Re: Godel's Incompleteness theorem

On Jul 1, 11:59 am, Tonico <Tonic...@xxxxxxxxx> wrote:

<snip>

You shouldn't get pissed off: the definition of complete axiomatic
system is really NOT what you said: an axiomatic system is complete if
for any (well-formed) statement P, either P or ~P can be proved within
the axioms.

Put in another form, it could be said that the system is complete if
any well-defined valid formula is a (provable) theorem within the
system.

If you say "any truthful statement can be derived", you are messing
things up: how can you know whether a statement is truthful if you
haven't yet proved it? It sounds like a tautology: if the statement
can be derived (I understand this as meaning proved), then it is
truthful, and of course the other way around: if it is truthful then
it is so because it can be "derived" (= proved) in the system.

Regards
Tonio

The original poster asked:

"Can somebody provide me some good explanation on Godel's
incompleteness theorem in a simple way."

I knew I'd get criticism for being inexact. Fine.
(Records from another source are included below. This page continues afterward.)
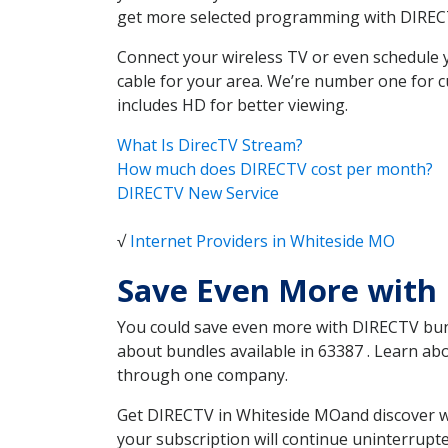
get more selected programming with DIREC
Connect your wireless TV or even schedule 
cable for your area. We’re number one for c
includes HD for better viewing.
What Is DirecTV Stream?
How much does DIRECTV cost per month?
DIRECTV New Service
√
Internet Providers in Whiteside MO
Save Even More with
You could save even more with DIRECTV bundl
about bundles available in 63387 . Learn a
through one company.
Get DIRECTV in Whiteside MOand discover wh
your subscription will continue uninterrupt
But when you or others start discussing P and ~P and talking axioms,
complexity of systems, etc., I think you're getting away from what the
original poster requested, which was a good yet simple explanation.

Of course, the original poster did not require 30 words or less, and
the original poster did not say "no math or logic symbols".

But how would you explain Godel's work, consistency, and completeness
without resorting to symbolic equations? I tried, since I did not
know the expertise of the original poster.

It must rankle mathematicians when a theorem or mathematical result is
paraphrased, and even without math or logic symbols, for it loses
exactness. Horror!
.